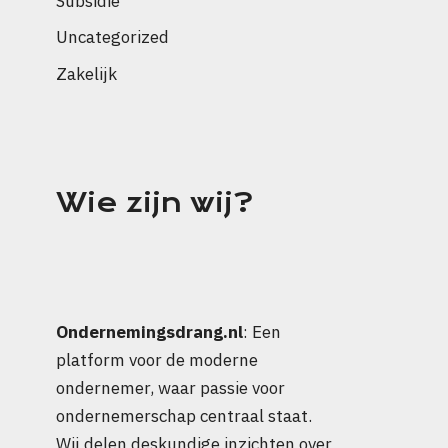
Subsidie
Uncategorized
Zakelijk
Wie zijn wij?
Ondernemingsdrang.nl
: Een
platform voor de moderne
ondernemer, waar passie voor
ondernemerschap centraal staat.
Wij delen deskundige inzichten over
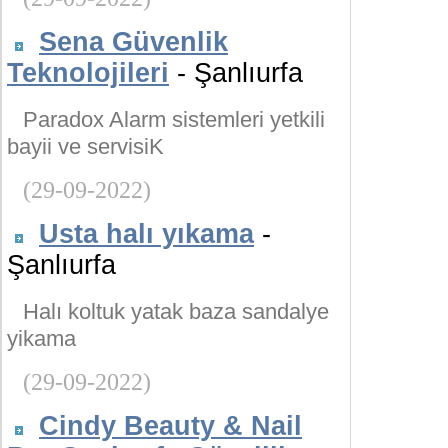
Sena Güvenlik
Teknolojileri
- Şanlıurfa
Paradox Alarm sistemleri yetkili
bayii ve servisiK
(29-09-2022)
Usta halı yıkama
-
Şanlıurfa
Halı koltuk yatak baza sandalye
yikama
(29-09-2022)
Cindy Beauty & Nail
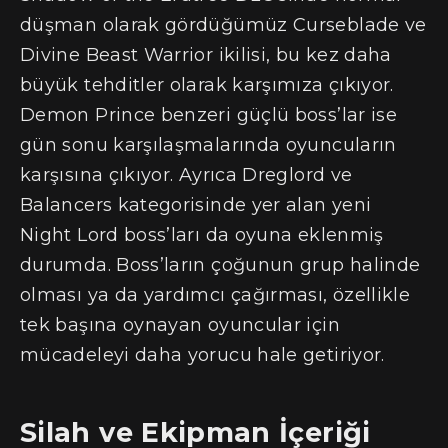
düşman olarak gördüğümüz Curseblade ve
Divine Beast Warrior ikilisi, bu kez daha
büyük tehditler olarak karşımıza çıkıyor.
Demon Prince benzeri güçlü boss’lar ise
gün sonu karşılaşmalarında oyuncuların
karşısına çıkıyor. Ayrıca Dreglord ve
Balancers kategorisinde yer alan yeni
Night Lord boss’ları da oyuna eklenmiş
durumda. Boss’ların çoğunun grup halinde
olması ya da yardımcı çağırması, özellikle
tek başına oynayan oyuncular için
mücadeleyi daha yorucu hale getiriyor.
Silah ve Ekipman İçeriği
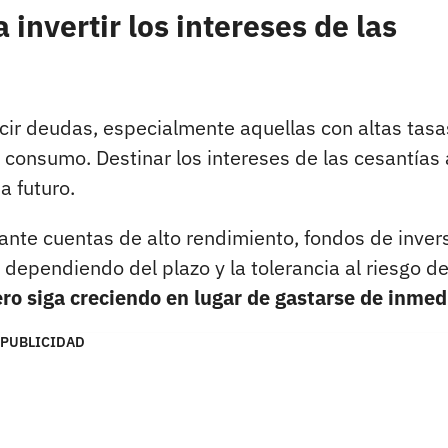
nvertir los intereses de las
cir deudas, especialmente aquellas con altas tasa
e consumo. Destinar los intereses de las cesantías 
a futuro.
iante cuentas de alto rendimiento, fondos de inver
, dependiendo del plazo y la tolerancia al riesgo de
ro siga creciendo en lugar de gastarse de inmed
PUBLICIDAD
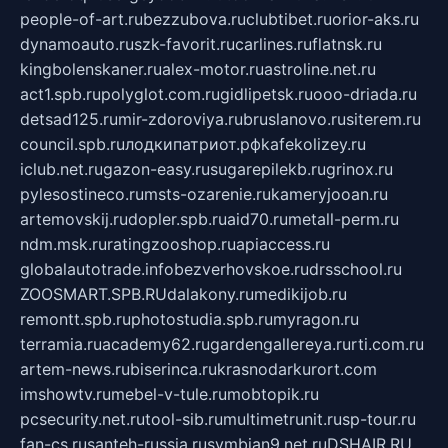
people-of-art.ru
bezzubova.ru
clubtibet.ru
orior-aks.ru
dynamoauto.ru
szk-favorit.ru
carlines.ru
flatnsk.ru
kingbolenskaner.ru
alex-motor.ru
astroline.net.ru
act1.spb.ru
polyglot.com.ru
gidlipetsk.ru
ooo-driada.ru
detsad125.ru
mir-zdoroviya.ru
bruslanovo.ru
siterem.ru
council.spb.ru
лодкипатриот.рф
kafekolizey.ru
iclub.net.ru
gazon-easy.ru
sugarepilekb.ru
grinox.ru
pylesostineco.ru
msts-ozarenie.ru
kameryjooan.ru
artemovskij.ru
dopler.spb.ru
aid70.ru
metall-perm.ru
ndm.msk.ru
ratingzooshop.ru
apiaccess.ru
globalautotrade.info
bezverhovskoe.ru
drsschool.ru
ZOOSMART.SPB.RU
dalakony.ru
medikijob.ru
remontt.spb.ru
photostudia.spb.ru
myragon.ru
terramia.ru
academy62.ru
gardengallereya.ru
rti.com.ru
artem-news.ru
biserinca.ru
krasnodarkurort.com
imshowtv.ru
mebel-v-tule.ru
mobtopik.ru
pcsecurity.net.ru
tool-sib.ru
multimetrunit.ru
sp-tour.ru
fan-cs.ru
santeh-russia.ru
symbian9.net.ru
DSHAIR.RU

++++++++++

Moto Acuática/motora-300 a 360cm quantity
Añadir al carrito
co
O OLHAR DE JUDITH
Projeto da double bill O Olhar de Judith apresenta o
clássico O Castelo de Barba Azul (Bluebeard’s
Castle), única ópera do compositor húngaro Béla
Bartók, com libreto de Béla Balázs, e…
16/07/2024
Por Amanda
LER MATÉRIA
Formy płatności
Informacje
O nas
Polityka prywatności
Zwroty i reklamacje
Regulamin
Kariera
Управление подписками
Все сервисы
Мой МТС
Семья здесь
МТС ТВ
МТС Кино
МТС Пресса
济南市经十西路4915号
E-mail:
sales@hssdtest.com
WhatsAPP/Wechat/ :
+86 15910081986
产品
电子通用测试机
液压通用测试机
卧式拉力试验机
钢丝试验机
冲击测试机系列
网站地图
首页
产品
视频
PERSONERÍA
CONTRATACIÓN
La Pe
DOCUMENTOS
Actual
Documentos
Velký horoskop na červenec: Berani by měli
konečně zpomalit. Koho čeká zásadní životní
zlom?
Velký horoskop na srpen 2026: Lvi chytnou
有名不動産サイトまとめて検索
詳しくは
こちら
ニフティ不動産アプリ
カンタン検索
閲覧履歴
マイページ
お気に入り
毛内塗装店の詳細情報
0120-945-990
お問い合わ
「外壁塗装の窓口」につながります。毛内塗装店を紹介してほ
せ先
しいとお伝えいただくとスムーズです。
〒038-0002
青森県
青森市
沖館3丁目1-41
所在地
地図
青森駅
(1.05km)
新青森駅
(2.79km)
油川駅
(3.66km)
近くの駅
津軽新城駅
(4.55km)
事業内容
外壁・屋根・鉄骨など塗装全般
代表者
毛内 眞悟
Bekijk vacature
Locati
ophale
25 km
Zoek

++++++++++

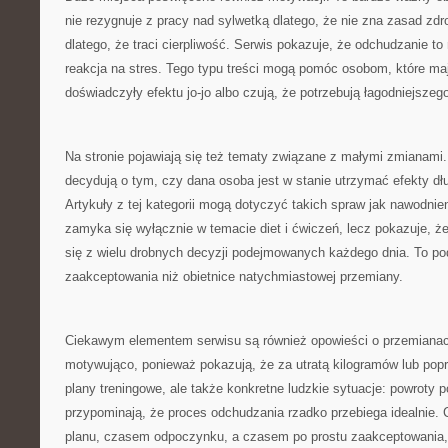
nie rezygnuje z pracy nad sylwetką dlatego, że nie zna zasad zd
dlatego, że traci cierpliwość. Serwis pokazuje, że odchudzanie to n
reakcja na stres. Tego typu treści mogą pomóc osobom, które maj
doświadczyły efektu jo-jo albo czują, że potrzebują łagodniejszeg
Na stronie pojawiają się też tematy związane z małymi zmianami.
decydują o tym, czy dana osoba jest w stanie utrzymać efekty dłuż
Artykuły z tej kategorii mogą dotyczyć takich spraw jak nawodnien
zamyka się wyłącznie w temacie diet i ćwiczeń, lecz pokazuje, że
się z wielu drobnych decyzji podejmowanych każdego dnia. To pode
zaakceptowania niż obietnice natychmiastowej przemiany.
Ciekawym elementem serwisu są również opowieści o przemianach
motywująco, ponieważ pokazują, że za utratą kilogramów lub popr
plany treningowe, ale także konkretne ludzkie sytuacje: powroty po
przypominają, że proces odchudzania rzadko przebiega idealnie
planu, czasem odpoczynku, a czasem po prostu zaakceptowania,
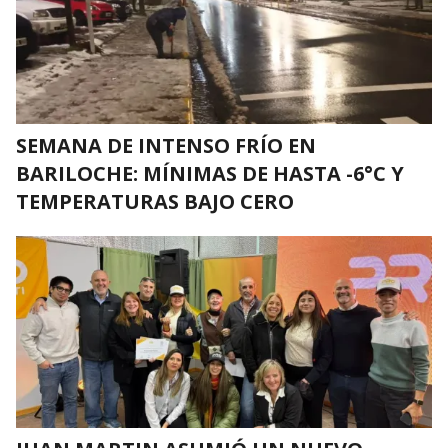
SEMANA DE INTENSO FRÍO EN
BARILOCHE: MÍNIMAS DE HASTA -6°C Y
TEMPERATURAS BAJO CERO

++++++++++

_TO DO_
Only a number should be returned: the count of lines above that include "horoskop".

_REPLY TO THE TASK_
2